__Required action__
Leave the images out, and copy each of the records below exactly.

__Supplied entries__

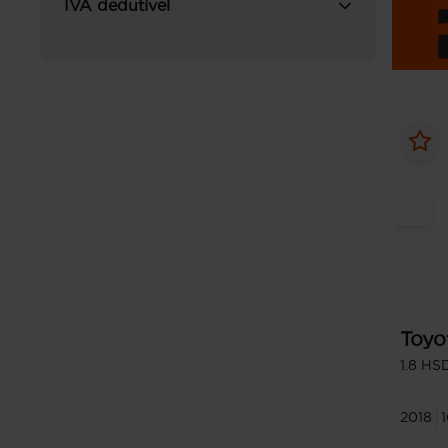
IVA dedutível
Toyo
1.8 HS
2018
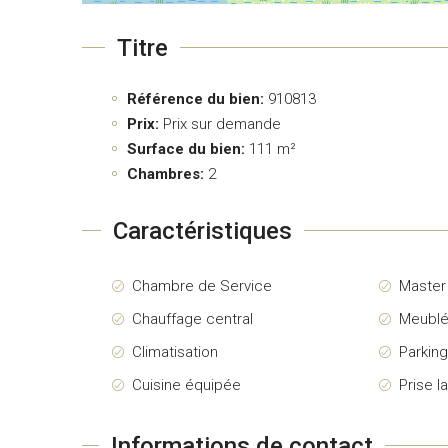
Titre
Référence du bien:
910813
Prix:
Prix sur demande
Surface du bien:
111 m²
Chambres:
2
Caractéristiques
Chambre de Service
Maste
Chauffage central
Meubl
Climatisation
Parkin
Cuisine équipée
Prise l
Informations de contact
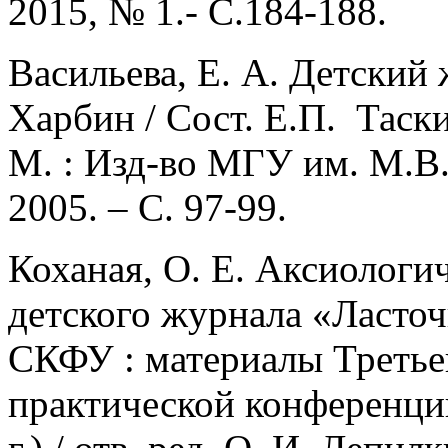
2015, № 1.- С.184-188.
Васильева, Е. А. Детский 
Харбин / Сост. Е.П. Таскино
М. : Изд-во МГУ им. М.В.
2005. – С. 97-99.
Коханая, О. Е. Аксиологи
детского журнала «Ласточ
СКФУ : материалы Треть
практической конференци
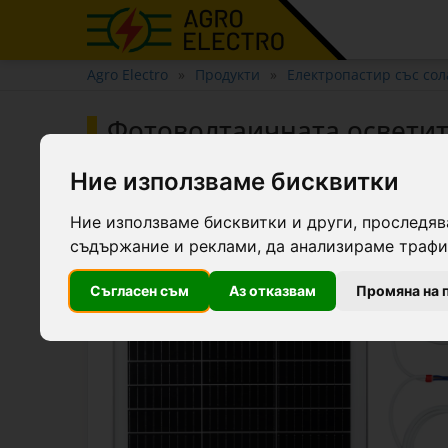
Agro Electro
Продукти
Електропастир със со
Фотоволтаичната осветит
Ние използваме бисквитки
Ние използваме бисквитки и други, проследяв
съдържание и реклами, да анализираме трафик
Съгласен съм
Аз отказвам
Промяна на 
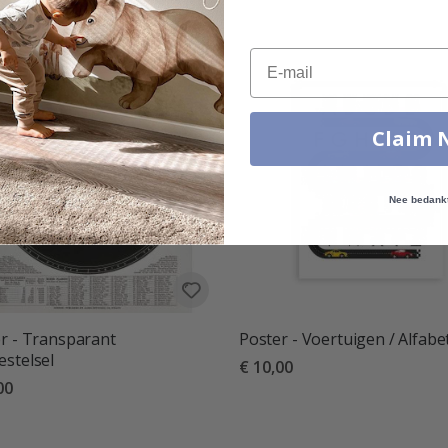
Email
Claim 
Nee bedank
r - Transparant
Poster - Voertuigen / Alfabe
stelsel
€ 10,00
00
deling:
uit 5 sterren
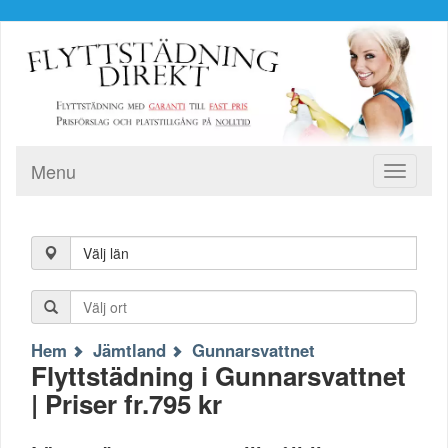
Menu
Toggle
navigati
Välj län
Hem
Jämtland
Gunnarsvattnet
Flyttstädning i Gunnarsvattnet
| Priser fr.795 kr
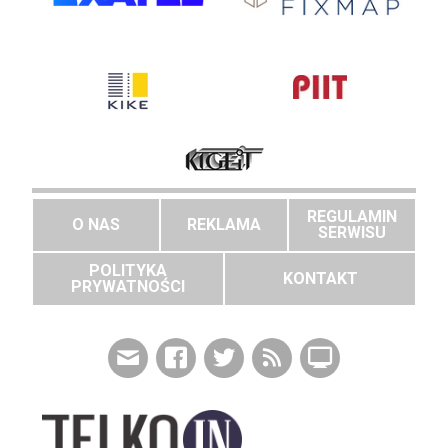
REGULAMIN
O NAS
REKLAMA
SERWISU
POLITYKA
KONTAKT
PRYWATNOŚCI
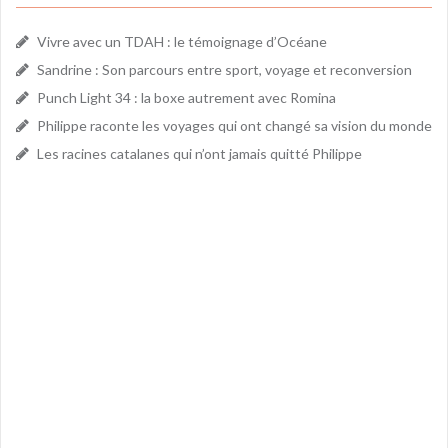
Vivre avec un TDAH : le témoignage d’Océane
Sandrine : Son parcours entre sport, voyage et reconversion
Punch Light 34 : la boxe autrement avec Romina
Philippe raconte les voyages qui ont changé sa vision du monde
Les racines catalanes qui n’ont jamais quitté Philippe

__Answer box__
IVA dedutível
Toyo
1.8 HS
2018
Titre
Référence du bien:
910813
Prix:
Prix sur demande
Surface du bien:
111 m²
Chambres:
2
Caractéristiques
Chambre de Service
Maste
Chauffage central
Meubl
Climatisation
Parkin
Cuisine équipée
Prise l
Informations de contact
2015, № 1.- С.184-188.
Васильева, Е. А. Детский 
Харбин / Сост. Е.П. Таскино
М. : Изд-во МГУ им. М.В.
2005. – С. 97-99.
Коханая, О. Е. Аксиологи
детского журнала «Ласточ
СКФУ : материалы Треть
практической конференци
Agro Electro
Продукти
Електропастир със со
Фотоволтаичната осветит
Ние използваме бисквитки
Ние използваме бисквитки и други, проследяв
съдържание и реклами, да анализираме трафик
Съгласен съм
Аз отказвам
Промяна на 
Email
Claim 
Nee bedank
r - Transparant
Poster - Voertuigen / Alfabe
stelsel
€ 10,00
00
deling:
uit 5 sterren
Menu
Toggle
navigati
Välj län
Hem
Jämtland
Gunnarsvattnet
Flyttstädning i Gunnarsvattnet
| Priser fr.795 kr
REGULAMIN
O NAS
REKLAMA
SERWISU
POLITYKA
KONTAKT
PRYWATNOŚCI
Vivre avec un TDAH : le témoignage d’Océane
Sandrine : Son parcours entre sport, voyage et reconversion
Punch Light 34 : la boxe autrement avec Romina
Philippe raconte les voyages qui ont changé sa vision du monde
Les racines catalanes qui n’ont jamais quitté Philippe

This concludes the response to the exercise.